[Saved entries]
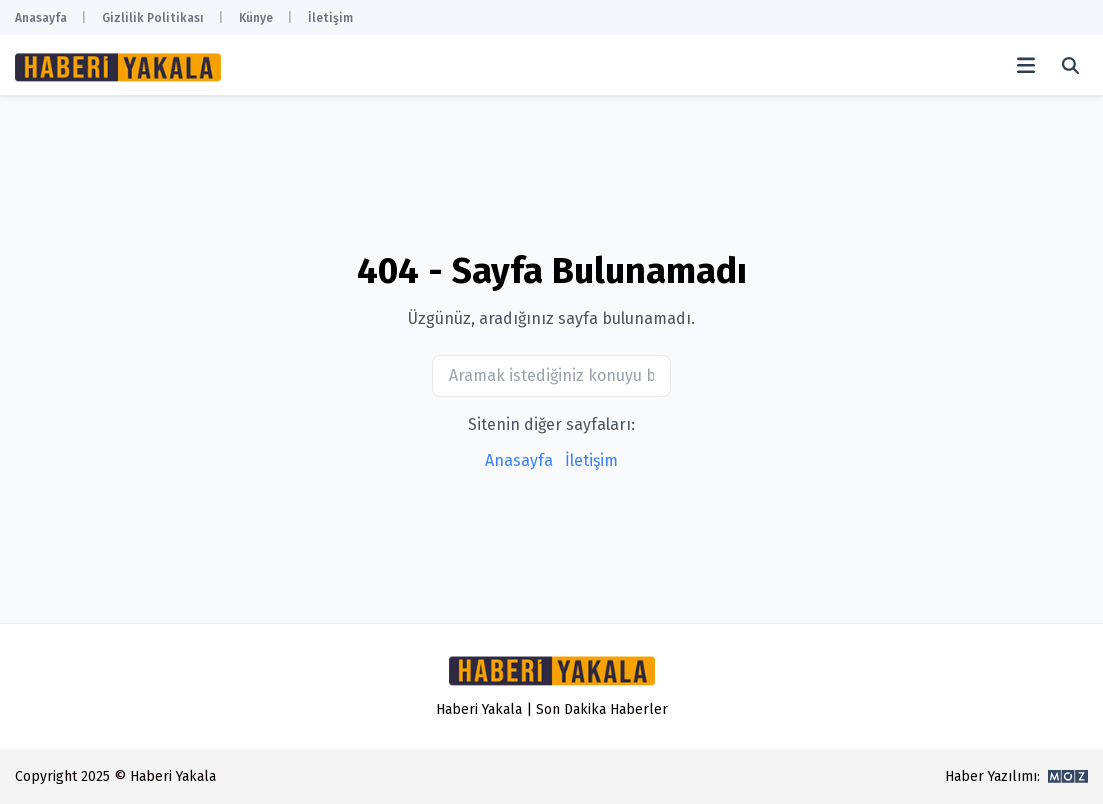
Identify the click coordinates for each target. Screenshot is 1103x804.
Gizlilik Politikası (153, 18)
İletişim (330, 18)
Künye (256, 18)
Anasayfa (41, 18)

→ WHAT THE TASK REQUIRES: Could you write out every record exactly, leaving the pictures out?

→ ANSWER TO THE EXERCISE:
Identify the click coordinates for each target. Screenshot is 1103x804.
Gizlilik Politikası (153, 18)
İletişim (330, 18)
Künye (256, 18)
Anasayfa (41, 18)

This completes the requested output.